As perguntas foram incómodas, como frequentemente são as boas perguntas. Em Dezembro, uma repórter da Fox em Washington apontou o microfone ao CEO da Apple, Tim Cook, que se encaminhava para encontros com senadores e congressistas:

– Senhor Cook, apoia o direito do povo chinês a protestar? ​Arrepende-se de restringir o acesso ao airdrop [uma funcionalidade para partilha de ficheiros entre dispositivos da Apple], que os manifestantes usam para contornar a vigilância do Governo chinês? Acha que é problemático fazer negócios com o Partido Comunista Chinês, que suprime os direitos humanos?

Cook seguiu o seu caminho, cabisbaixo, sem hesitações e sem uma palavra.

É possível dizer que o circunspecto executivo da Apple nunca faria comentários improvisados para uma televisão à entrada de uma sala de reuniões, independentemente do que fossem as perguntas.
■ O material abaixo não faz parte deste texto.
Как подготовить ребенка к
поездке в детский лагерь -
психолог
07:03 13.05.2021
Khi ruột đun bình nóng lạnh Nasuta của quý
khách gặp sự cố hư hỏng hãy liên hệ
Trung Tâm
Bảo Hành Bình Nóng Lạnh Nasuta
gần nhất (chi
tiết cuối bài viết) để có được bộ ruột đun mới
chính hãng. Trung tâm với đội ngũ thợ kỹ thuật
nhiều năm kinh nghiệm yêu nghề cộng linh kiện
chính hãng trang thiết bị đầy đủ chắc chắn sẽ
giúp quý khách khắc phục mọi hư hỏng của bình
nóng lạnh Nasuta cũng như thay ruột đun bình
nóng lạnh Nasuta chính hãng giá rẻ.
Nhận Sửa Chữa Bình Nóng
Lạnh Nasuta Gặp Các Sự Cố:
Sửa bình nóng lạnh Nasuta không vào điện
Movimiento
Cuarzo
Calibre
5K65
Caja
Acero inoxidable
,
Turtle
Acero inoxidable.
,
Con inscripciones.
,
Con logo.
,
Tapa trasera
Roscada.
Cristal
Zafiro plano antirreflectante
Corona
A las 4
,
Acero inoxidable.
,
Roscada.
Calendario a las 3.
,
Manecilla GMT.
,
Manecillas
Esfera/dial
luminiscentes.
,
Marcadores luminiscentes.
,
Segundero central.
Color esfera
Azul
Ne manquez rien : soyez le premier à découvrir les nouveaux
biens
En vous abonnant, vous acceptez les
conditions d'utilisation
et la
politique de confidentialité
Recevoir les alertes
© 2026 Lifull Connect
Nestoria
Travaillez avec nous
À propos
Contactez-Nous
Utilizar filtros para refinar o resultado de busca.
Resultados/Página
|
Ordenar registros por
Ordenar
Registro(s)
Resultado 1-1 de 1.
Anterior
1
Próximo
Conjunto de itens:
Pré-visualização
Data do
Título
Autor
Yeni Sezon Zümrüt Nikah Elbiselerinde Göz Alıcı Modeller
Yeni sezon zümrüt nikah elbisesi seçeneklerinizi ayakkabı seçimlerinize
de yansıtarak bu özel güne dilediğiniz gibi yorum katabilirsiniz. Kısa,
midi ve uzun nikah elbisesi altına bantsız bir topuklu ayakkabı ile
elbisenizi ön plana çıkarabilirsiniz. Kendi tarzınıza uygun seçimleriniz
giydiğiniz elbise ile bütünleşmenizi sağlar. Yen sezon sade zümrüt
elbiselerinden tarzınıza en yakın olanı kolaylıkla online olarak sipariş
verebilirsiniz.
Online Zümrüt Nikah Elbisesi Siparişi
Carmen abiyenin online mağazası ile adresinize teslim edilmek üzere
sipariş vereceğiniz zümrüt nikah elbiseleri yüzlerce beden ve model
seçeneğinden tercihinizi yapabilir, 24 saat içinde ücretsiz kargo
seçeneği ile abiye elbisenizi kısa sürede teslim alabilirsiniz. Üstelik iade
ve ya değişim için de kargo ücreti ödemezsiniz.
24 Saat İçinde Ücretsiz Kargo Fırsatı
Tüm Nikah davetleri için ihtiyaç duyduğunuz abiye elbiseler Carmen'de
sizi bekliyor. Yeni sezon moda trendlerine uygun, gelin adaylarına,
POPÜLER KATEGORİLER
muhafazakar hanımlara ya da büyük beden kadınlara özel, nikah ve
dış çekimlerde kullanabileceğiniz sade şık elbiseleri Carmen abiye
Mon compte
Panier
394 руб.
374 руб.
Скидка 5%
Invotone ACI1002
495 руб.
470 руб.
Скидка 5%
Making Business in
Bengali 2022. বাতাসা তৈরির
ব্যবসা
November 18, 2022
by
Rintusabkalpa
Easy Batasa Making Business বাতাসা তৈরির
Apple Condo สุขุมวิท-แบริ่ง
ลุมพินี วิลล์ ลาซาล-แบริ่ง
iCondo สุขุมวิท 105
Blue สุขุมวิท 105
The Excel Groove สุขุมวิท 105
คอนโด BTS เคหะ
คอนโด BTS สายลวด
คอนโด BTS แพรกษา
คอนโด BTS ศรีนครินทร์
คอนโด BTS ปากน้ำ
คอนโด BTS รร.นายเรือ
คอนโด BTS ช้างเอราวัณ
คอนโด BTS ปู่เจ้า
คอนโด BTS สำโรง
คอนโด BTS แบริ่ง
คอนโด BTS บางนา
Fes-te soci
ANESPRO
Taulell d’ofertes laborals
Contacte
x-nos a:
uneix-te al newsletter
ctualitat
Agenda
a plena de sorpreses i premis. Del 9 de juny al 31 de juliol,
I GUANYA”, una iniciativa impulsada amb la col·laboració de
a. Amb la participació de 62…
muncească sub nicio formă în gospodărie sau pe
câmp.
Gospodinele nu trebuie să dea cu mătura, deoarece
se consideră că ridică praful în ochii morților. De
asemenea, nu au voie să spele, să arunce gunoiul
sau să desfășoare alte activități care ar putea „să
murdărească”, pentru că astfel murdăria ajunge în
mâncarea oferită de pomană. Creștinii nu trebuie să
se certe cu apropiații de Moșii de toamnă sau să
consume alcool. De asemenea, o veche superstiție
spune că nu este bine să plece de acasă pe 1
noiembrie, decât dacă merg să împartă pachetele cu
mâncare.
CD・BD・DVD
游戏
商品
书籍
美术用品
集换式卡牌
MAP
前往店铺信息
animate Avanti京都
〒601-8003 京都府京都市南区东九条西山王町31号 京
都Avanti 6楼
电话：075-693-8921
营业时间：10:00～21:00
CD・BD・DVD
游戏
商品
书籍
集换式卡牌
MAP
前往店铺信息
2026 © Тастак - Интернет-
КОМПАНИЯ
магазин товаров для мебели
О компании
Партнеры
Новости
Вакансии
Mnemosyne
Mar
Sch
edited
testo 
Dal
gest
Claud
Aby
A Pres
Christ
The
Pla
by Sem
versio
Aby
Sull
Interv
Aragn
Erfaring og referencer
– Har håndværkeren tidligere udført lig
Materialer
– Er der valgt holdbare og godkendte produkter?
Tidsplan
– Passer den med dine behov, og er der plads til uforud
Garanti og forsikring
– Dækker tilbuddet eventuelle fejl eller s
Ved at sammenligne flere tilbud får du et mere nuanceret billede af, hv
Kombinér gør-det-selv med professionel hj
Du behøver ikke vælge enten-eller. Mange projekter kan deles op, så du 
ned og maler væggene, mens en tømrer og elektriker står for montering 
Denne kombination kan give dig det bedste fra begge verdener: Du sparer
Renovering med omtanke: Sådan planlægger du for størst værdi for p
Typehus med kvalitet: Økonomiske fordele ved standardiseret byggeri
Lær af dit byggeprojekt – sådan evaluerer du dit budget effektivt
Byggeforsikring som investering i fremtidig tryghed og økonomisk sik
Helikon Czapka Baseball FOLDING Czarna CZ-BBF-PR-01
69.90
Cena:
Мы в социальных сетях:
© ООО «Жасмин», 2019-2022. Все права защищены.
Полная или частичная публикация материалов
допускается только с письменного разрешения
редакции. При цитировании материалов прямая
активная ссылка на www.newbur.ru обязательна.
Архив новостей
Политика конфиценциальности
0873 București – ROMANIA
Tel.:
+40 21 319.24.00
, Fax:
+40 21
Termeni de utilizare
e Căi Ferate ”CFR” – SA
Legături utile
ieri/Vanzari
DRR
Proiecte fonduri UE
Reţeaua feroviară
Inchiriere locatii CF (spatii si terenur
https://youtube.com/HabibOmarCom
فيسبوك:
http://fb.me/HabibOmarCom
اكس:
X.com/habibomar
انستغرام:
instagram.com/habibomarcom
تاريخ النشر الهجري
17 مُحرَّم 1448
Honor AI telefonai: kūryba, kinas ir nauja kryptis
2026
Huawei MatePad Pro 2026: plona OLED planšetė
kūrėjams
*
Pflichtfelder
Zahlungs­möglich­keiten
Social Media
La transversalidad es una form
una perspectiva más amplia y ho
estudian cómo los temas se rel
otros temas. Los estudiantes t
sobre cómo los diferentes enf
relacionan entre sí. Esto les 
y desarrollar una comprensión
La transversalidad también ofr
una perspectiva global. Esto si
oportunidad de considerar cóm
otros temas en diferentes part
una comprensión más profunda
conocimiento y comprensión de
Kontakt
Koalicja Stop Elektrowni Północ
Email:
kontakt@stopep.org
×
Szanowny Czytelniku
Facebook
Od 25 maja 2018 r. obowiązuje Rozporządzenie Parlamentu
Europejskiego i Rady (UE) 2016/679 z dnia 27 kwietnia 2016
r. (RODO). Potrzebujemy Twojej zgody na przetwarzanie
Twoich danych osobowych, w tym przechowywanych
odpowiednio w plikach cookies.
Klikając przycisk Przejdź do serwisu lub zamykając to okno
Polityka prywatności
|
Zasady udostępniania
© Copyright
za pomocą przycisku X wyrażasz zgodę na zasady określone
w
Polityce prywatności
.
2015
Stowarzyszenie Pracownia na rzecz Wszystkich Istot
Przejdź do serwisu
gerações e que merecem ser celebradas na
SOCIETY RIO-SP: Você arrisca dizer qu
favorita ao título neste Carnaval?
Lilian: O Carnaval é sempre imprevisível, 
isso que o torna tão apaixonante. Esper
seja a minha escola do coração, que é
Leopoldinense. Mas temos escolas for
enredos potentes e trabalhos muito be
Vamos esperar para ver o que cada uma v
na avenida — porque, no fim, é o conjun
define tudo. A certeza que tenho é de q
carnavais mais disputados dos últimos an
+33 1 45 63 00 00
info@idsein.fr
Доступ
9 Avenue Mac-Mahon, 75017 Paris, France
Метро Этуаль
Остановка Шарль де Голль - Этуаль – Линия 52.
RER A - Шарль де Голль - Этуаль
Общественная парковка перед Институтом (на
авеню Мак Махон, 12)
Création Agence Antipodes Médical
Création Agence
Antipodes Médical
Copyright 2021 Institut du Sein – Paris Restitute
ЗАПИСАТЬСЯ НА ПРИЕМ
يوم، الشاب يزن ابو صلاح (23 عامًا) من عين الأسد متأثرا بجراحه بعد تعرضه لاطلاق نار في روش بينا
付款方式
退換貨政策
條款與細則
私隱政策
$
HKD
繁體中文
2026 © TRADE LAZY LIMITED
Mas o certo é que a cena resume bem a postura da Apple e de muitas outras empresas ocidentais, que têm na China um mercado importante e, sobretudo, que dependem da enorme capacidade de manufactura chinesa para fabricarem os seus produtos. "Designed in California, Made in China" é o modus operandi da Apple há anos, sem que os consumidores sequer pestanejem e Cook, que está na Apple desde 1998 e cujo primeiro trabalho na empresa foi precisamente reformular as cadeias de produção, sabe melhor do que ninguém que a Apple não se pode dar ao luxo de irritar Pequim.

Tim Cook está agora na China, onde participou num fórum de alto nível (que o Financial Times descreve como o Davos chinês) e onde também se encontrou com o ministro do Comércio. Durante esta visita, o executivo americano foi mais prolífico nas palavras: "Não podíamos estar mais entusiasmados. A Apple e a China (...) cresceram juntas e por isso esta tem sido uma relação simbiótica". É verdade: a Apple renasceu das cinzas no final da década de 1990 para se tornar, nos anos seguintes, numa das mais importantes empresas do mundo; pela mesma altura, a economia chinesa ganhava um enorme fôlego, na sequência da adesão, em 2001, à Organização Mundial do Comércio. 

Numa altura de tensão nas relações sino-americanas, já foi notado o contraste entre a visita de Cook e a recente audição hostil do CEO do TikTok, Shou Zi Chew​, por parte dos legisladores nos EUA.

A Apple é particularmente dependente da China, mais do que as outras grandes tecnológicas americanas, pela razão simples de que é a única cujo principal negócio é vender dispositivos electrónicos, que requerem montagem em gigantescas cadeias de produção. O negócio da Microsoft, por exemplo, assenta sobretudo em software. A Amazon tem uma presença muito pequena na China, onde outras lojas online, com ecossistemas de compras e pagamentos próprios, captaram os renminbi dos consumidores. A Alphabet vive de anúncios online, num negócio que é muito mais ocidentalizado. A Uber acabou mesmo por assumir a derrota e deixar o mercado chinês.

A "relação simbiótica" pode explicar a postura de Cook. Mas a empresa americana está a tentar diversificar os países de origem dos seus produtos.

A principal aposta é a Índia (que, apesar das falhas, sempre fica uns bons lugares acima no ranking da democracia). No ano passado, e pela primeira vez, a Apple produziu na Índia o seu iPhone topo de gama. O ministro do Comércio e Indústria adiantou que a multinacional já fabrica 5% a 7% dos seus produtos naquele país, e que pretende aumentar essa quota para 25%. (A Índia, um país importante na produção de carros eléctricos, está também a tentar captar o fabrico de Tesla, mas sem sucesso.) 

Mesmo esta mudança não está inteiramente desligada da China. Aliás, tem ligações a um dos focos da atenção geopolítica nos dias que correm: algumas das fábricas que vão trabalhar na Índia para a Apple são subsidiárias da Foxconn, a conhecida fabricante taiwanesa.

Outro país aliciante para as fábricas que fornecem a Apple é o Vietname, onde já são feitos alguns produtos da marca e onde os salários são ainda mais baixos do que os chineses.

Porém, mesmo que tivesse interesse (que não tem), a Apple não tem hipóteses de reduzir drasticamente a sua dependência da China. Não se criam da noite para o dia enormes complexos fabris que são quase cidades, com toda a logística e competências que isso implica. E Tim Cook não tem outra hipótese que não continuar calado quando jornalistas lhe perguntarem por direitos humanos, e continuar a fazer elogios quando for de visita a Pequim.